WORK TO BE COMPLETED: From the data below, return only the lines from the one with "tras su alarmante transmisión" through the one with "проект постановления правительства", exact and inclusive, with pictures left out.

(Page images and extracted text)

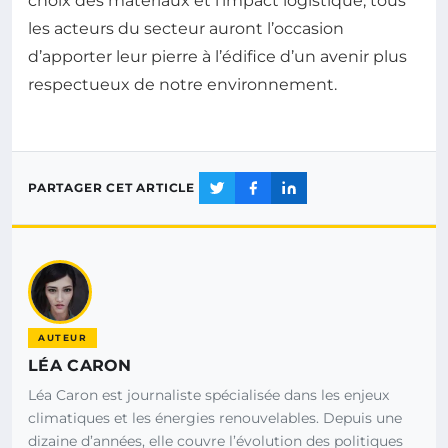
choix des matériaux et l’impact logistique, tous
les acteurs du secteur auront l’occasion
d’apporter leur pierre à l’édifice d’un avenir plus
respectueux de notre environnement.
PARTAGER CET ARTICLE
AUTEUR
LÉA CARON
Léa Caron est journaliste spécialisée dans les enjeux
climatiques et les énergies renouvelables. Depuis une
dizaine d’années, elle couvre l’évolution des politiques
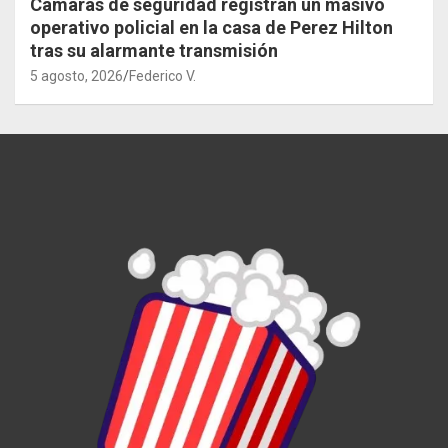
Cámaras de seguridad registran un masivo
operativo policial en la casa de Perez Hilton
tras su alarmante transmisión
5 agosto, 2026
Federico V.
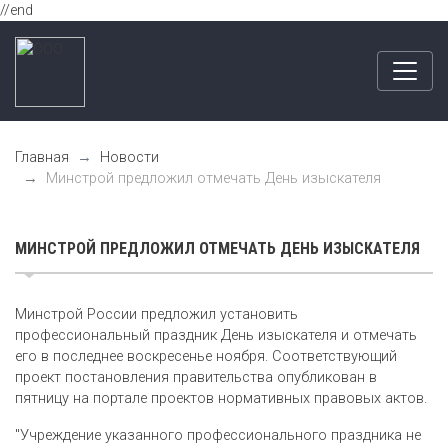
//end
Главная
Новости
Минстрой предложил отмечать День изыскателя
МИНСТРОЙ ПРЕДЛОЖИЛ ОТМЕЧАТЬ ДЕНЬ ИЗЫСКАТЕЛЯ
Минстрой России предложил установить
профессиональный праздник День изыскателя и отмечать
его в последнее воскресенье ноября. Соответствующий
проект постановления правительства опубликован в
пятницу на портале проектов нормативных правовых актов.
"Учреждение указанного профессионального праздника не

RESPONSE FOR THIS EXERCISE:
tras su alarmante transmisión
5 agosto, 2026
Federico V.
//end
Главная
Новости
Минстрой предложил отмечать День изыскателя
МИНСТРОЙ ПРЕДЛОЖИЛ ОТМЕЧАТЬ ДЕНЬ ИЗЫСКАТЕЛЯ
Минстрой России предложил установить
профессиональный праздник День изыскателя и отмечать
его в последнее воскресенье ноября. Соответствующий
проект постановления правительства опубликован в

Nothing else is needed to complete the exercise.